The New Science of Ageing APRIL 2015 CHAPTER TWO : UNDERSTANDING AGEING

Ageing This chapter begins by explaining that ageing is “Multi-dimensional”, defined by: ▪ Biological Reality of Ageing - loss of function and increased mortality with age. (Typical examples: reduced mobility, reduced lung capacity, slower response times, impaired sight and loss of hearing)

▪ Social and Cultural Context – loss of status, reduced social activities and interactions.
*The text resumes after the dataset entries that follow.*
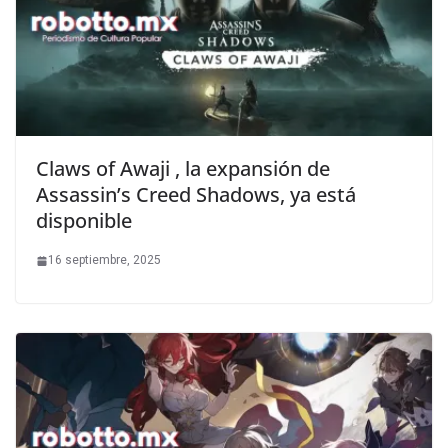
Claws of Awaji , la expansión de
Assassin’s Creed Shadows, ya está
disponible
16 septiembre, 2025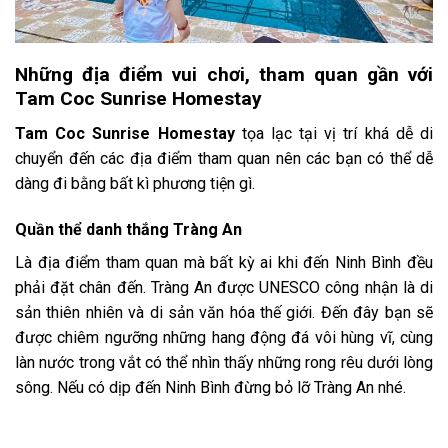
Những địa điểm vui chơi, tham quan gần với
Tam Coc Sunrise Homestay
Tam Coc Sunrise Homestay
tọa lạc tại vị trí khá dễ di
chuyển đến các địa điểm tham quan nên các bạn có thể dễ
dàng đi bằng bất kì phương tiện gì.
Quần thể danh thắng Tràng An
Là địa điểm tham quan mà bất kỳ ai khi đến Ninh Bình đều
phải đặt chân đến. Tràng An
được UNESCO công nhận là di
sản thiên nhiên và di sản văn hóa thế giới. Đến đây bạn sẽ
được chiêm ngưỡng những hang động đá vôi hùng vĩ, cùng
làn nước trong vắt có thể nhìn thấy những rong rêu dưới lòng
sông. Nếu có dịp đến Ninh Bình đừng bỏ lỡ Tràng An nhé.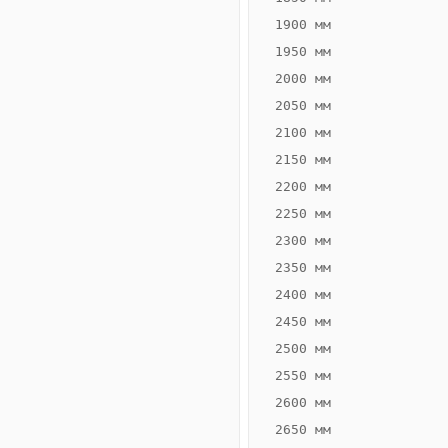
1900 мм
1950 мм
2000 мм
2050 мм
2100 мм
2150 мм
2200 мм
2250 мм
Конвектор
ВК.70.300.4Т
2300 мм
Теплообменник 4
2350 мм
трубный,
2400 мм
горизонтальные
2450 мм
2500 мм
2550 мм
2600 мм
2650 мм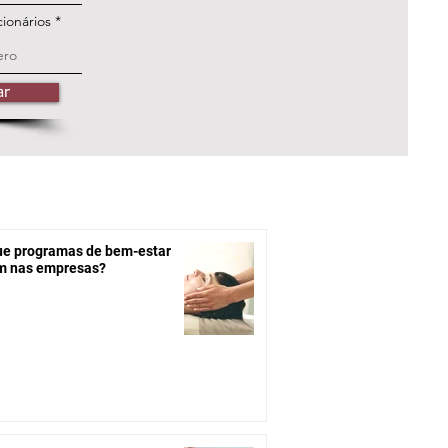
ionários
ar
ue programas de bem-estar
m nas empresas?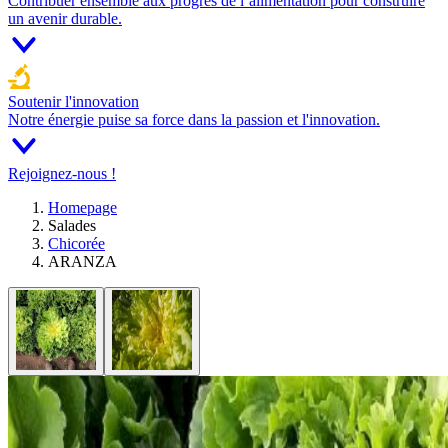
Contribuer ensemble aux progrès de l’alimentation pour construire
un avenir durable.
Soutenir l'innovation
Notre énergie puise sa force dans la passion et l'innovation.
Rejoignez-nous !
Homepage
Salades
Chicorée
ARANZA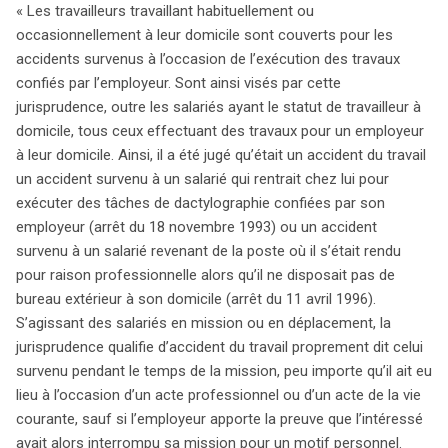
« Les travailleurs travaillant habituellement ou
occasionnellement à leur domicile sont couverts pour les
accidents survenus à l’occasion de l’exécution des travaux
confiés par l’employeur. Sont ainsi visés par cette
jurisprudence, outre les salariés ayant le statut de travailleur à
domicile, tous ceux effectuant des travaux pour un employeur
à leur domicile. Ainsi, il a été jugé qu’était un accident du travail
un accident survenu à un salarié qui rentrait chez lui pour
exécuter des tâches de dactylographie confiées par son
employeur (arrêt du 18 novembre 1993) ou un accident
survenu à un salarié revenant de la poste où il s’était rendu
pour raison professionnelle alors qu’il ne disposait pas de
bureau extérieur à son domicile (arrêt du 11 avril 1996).
S’agissant des salariés en mission ou en déplacement, la
jurisprudence qualifie d’accident du travail proprement dit celui
survenu pendant le temps de la mission, peu importe qu’il ait eu
lieu à l’occasion d’un acte professionnel ou d’un acte de la vie
courante, sauf si l’employeur apporte la preuve que l’intéressé
avait alors interrompu sa mission pour un motif personnel.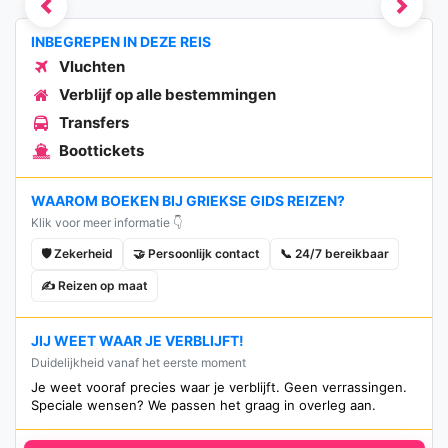
Previous
Next
INBEGREPEN IN DEZE REIS
Vluchten
Verblijf op alle bestemmingen
Transfers
Boottickets
WAAROM BOEKEN BIJ GRIEKSE GIDS REIZEN?
Klik voor meer informatie 👇
🛡️ Zekerheid
🤝 Persoonlijk contact
📞 24/7 bereikbaar
✍️ Reizen op maat
JIJ WEET WAAR JE VERBLIJFT!
Duidelijkheid vanaf het eerste moment
Je weet vooraf precies waar je verblijft. Geen verrassingen.
Speciale wensen? We passen het graag in overleg aan.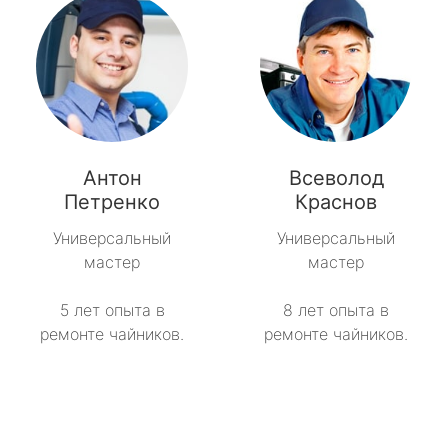
Антон
Всеволод
Петренко
Краснов
Универсальный
Универсальный
мастер
мастер
5 лет опыта в
8 лет опыта в
ремонте чайников.
ремонте чайников.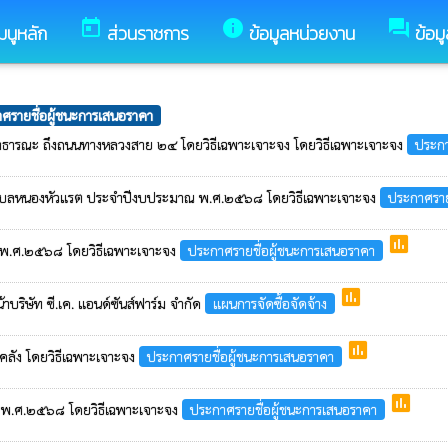
today
info
forum
มนูหลัก
ส่วนราชการ
ข้อมูลหน่วยงาน
ข้อม
ศรายชื่อผู้ชนะการเสนอราคา
้ำสาธารณะ ถึงถนนทางหลวงสาย ๒๔ โดยวิธีเฉพาะเจาะจง โดยวิธีเฉพาะเจาะจง
ประกา
ตำบลหนองหัวแรต ประจำปีงบประมาณ พ.ศ.๒๕๖๘ โดยวิธีเฉพาะเจาะจง
ประกาศราย
poll
าณ พ.ศ.๒๕๖๘ โดยวิธีเฉพาะเจาะจง
ประกาศรายชื่อผู้ชนะการเสนอราคา
poll
าบริษัท ซี.เค. แอนด์ซันส์ฟาร์ม จำกัด
แผนการจัดซื้อจัดจ้าง
poll
งคลัง โดยวิธีเฉพาะเจาะจง
ประกาศรายชื่อผู้ชนะการเสนอราคา
poll
ณ พ.ศ.๒๕๖๘ โดยวิธีเฉพาะเจาะจง
ประกาศรายชื่อผู้ชนะการเสนอราคา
Social constructs eg definitions of child/adult ▪ Psycho-social Factors – health policies, pensions and social attitudes can affect older peoples’ feelings of value/worth

Biological Ageing Usually defined as a progressive loss of function, accompanied by decreasing fertility and increasing mortality with advancing age…. Thomas Kirkwood (Department of Gerontology, University of Newcastle) suggests ageing cannot be explained simply as the inevitable result of biological wear-and-tear Approx. 200 mechanisms of biological ageing have already been identified.
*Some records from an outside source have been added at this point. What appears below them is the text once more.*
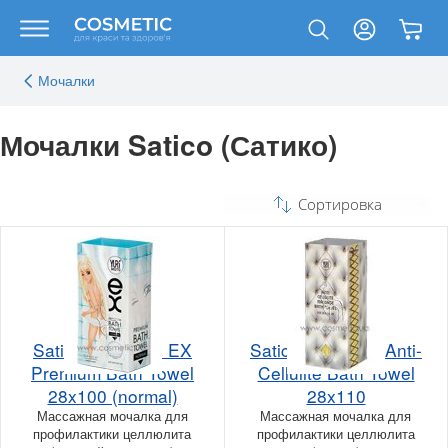
Мочалки
Мочалки Satico (Сатико)
Сортировка
Satico Yuri Moto EX
Satico Yuri Moto Anti-
Premium Bath Towel
Cellulite Bath Towel
28x100 (normal)
28x110
Массажная мочалка для
Массажная мочалка для
профилактики целлюлита
профилактики целлюлита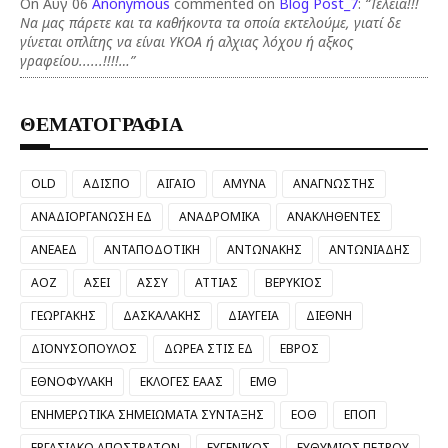
On Αυγ 06
Anonymous
commented on
Blog Post_7
:
“Τέλεια!!!
Να μας πάρετε και τα καθήκοντα τα οποία εκτελούμε, γιατί δε
γίνεται οπλίτης να είναι ΥΚΟΑ ή αλχιας λόχου ή αξκος
γραφείου......!!!!…”
ΘΕΜΑΤΟΓΡΑΦΙΑ
OLD
ΑΔΙΣΠΟ
ΑΙΓΑΙΟ
ΑΜΥΝΑ
ΑΝΑΓΝΩΣΤΗΣ
ΑΝΑΔΙΟΡΓΑΝΩΣΗ ΕΔ
ΑΝΑΔΡΟΜΙΚΑ
ΑΝΑΚΛΗΘΕΝΤΕΣ
ΑΝΕΑΕΔ
ΑΝΤΑΠΟΔΟΤΙΚΗ
ΑΝΤΩΝΑΚΗΣ
ΑΝΤΩΝΙΑΔΗΣ
ΑΟΖ
ΑΣΕΙ
ΑΣΣΥ
ΑΤΤΙΑΣ
ΒΕΡΥΚΙΟΣ
ΓΕΩΡΓΑΚΗΣ
ΔΑΣΚΑΛΑΚΗΣ
ΔΙΑΥΓΕΙΑ
ΔΙΕΘΝΗ
ΔΙΟΝΥΣΟΠΟΥΛΟΣ
ΔΩΡΕΑ ΣΤΙΣ ΕΔ
ΕΒΡΟΣ
ΕΘΝΟΦΥΛΑΚΗ
ΕΚΛΟΓΕΣ ΕΑΑΣ
ΕΜΘ
ΕΝΗΜΕΡΩΤΙΚΑ ΣΗΜΕΙΩΜΑΤΑ ΣΥΝΤΑΞΗΣ
ΕΟΘ
ΕΠΟΠ
ΕΡΓΑΣΙΑΚΟ ΑΠΟΣΤΡΑΤΩΝ
ΕΥΓΕΝΙΚΟΣ
ΕΥΘΥΜΙΟΣ ΠΕΤΡΟΥ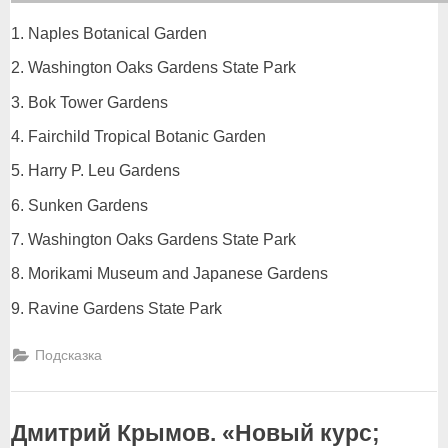
Naples Botanical Garden
Washington Oaks Gardens State Park
Bok Tower Gardens
Fairchild Tropical Botanic Garden
Harry P. Leu Gardens
Sunken Gardens
Washington Oaks Gardens State Park
Morikami Museum and Japanese Gardens
Ravine Gardens State Park
Подсказка
Дмитрий Крымов. «Новый курс;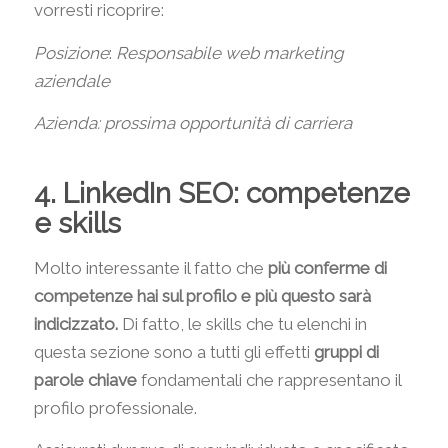
vorresti ricoprire:
Posizione
:
Responsabile web marketing
aziendale
Azienda: prossima opportunità di carriera
4. LinkedIn SEO: competenze
e skills
Molto interessante il fatto che
più conferme di
competenze hai sul profilo e più questo sarà
indicizzato.
Di fatto, le skills che tu elenchi in
questa sezione sono a tutti gli effetti
gruppi di
parole chiave
fondamentali che rappresentano il
profilo professionale.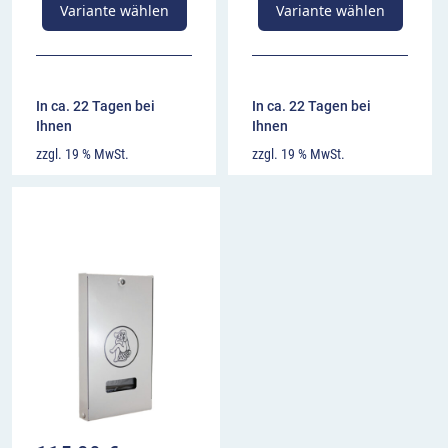
Variante wählen
Variante wählen
In ca. 22 Tagen bei
In ca. 22 Tagen bei
Ihnen
Ihnen
zzgl. 19 % MwSt.
zzgl. 19 % MwSt.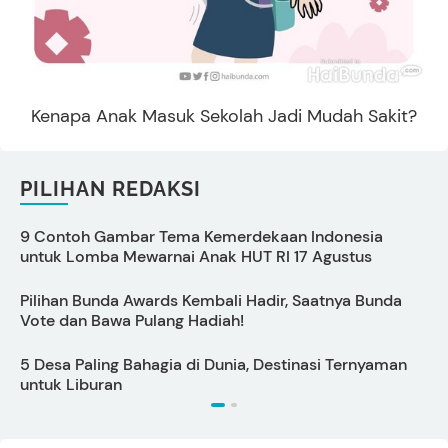
Kenapa Anak Masuk Sekolah Jadi Mudah Sakit?
PILIHAN REDAKSI
9 Contoh Gambar Tema Kemerdekaan Indonesia
C
untuk Lomba Mewarnai Anak HUT RI 17 Agustus
Pilihan Bunda Awards Kembali Hadir, Saatnya Bunda
Vote dan Bawa Pulang Hadiah!
5 Desa Paling Bahagia di Dunia, Destinasi Ternyaman
1
untuk Liburan
S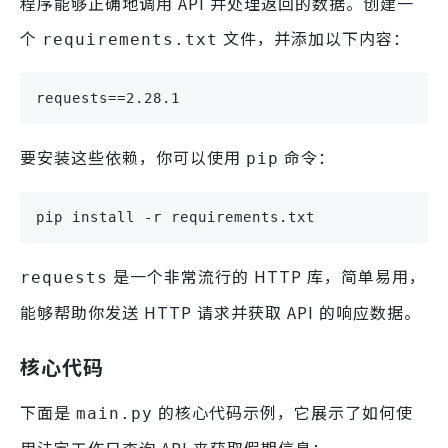
程序能够正确地调用 API 并处理返回的数据。创建一
个
文件，并添加以下内容：
requirements.txt
requests==2.28.1
要安装这些依赖，你可以使用
命令：
pip
pip install -r requirements.txt
是一个非常流行的 HTTP 库，简单易用，
requests
能够帮助你发送 HTTP 请求并获取 API 的响应数据。
核心代码
下面是
的核心代码示例，它展示了如何使
main.py
用法定工作日查询 API 来获取假期信息：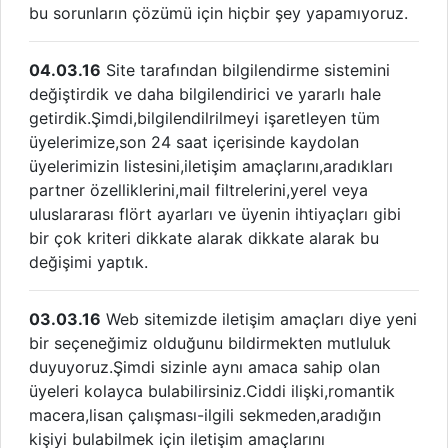
bu sorunların çözümü için hiçbir şey yapamıyoruz.
04.03.16
Site tarafından bilgilendirme sistemini
değiştirdik ve daha bilgilendirici ve yararlı hale
getirdik.Şimdi,bilgilendilrilmeyi işaretleyen tüm
üyelerimize,son 24 saat içerisinde kaydolan
üyelerimizin listesini,iletişim amaçlarını,aradıkları
partner özelliklerini,mail filtrelerini,yerel veya
uluslararası flört ayarları ve üyenin ihtiyaçları gibi
bir çok kriteri dikkate alarak dikkate alarak bu
değişimi yaptık.
03.03.16
Web sitemizde iletişim amaçları diye yeni
bir seçeneğimiz olduğunu bildirmekten mutluluk
duyuyoruz.Şimdi sizinle aynı amaca sahip olan
üyeleri kolayca bulabilirsiniz.Ciddi ilişki,romantik
macera,lisan çalışması-ilgili sekmeden,aradığın
kişiyi bulabilmek için iletişim amaçlarını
……..Chapter raises the question, why has ageing evolved?

Evolutionary theories of Ageing Theories summarised by Kirkwood and Austad (Nature, Vol 408, 9 Nov 2000) include:

1. Genetic Programming – Ageing/senescence is pre-programmed in order to limit

population size, accelerate the turnover of generations and hence help organisms to adapt to changing environments… BUT senescence does not contribute significantly to mortality in the wild.

2. Pleiotropy – This theory proposes that Pleiotropic Genes (those that bring benefit in early life) would be favoured by selection even if they had deleterious effects in later life

3. Life-History Trade-off – Based on the optimal allocation of resources ie trade-off

between resources required for reproduction and those required for somatic (body) maintenance into old age. Investment in reproduction over longevity

“Hayflick Limit” ▪ The phenomenon of cellular aging was first noted by Lenhard Hayflick in 1961. ▪ Hayflick discovered that cells cannot divide beyond a specific number of times. This is called the Hayflick Limit.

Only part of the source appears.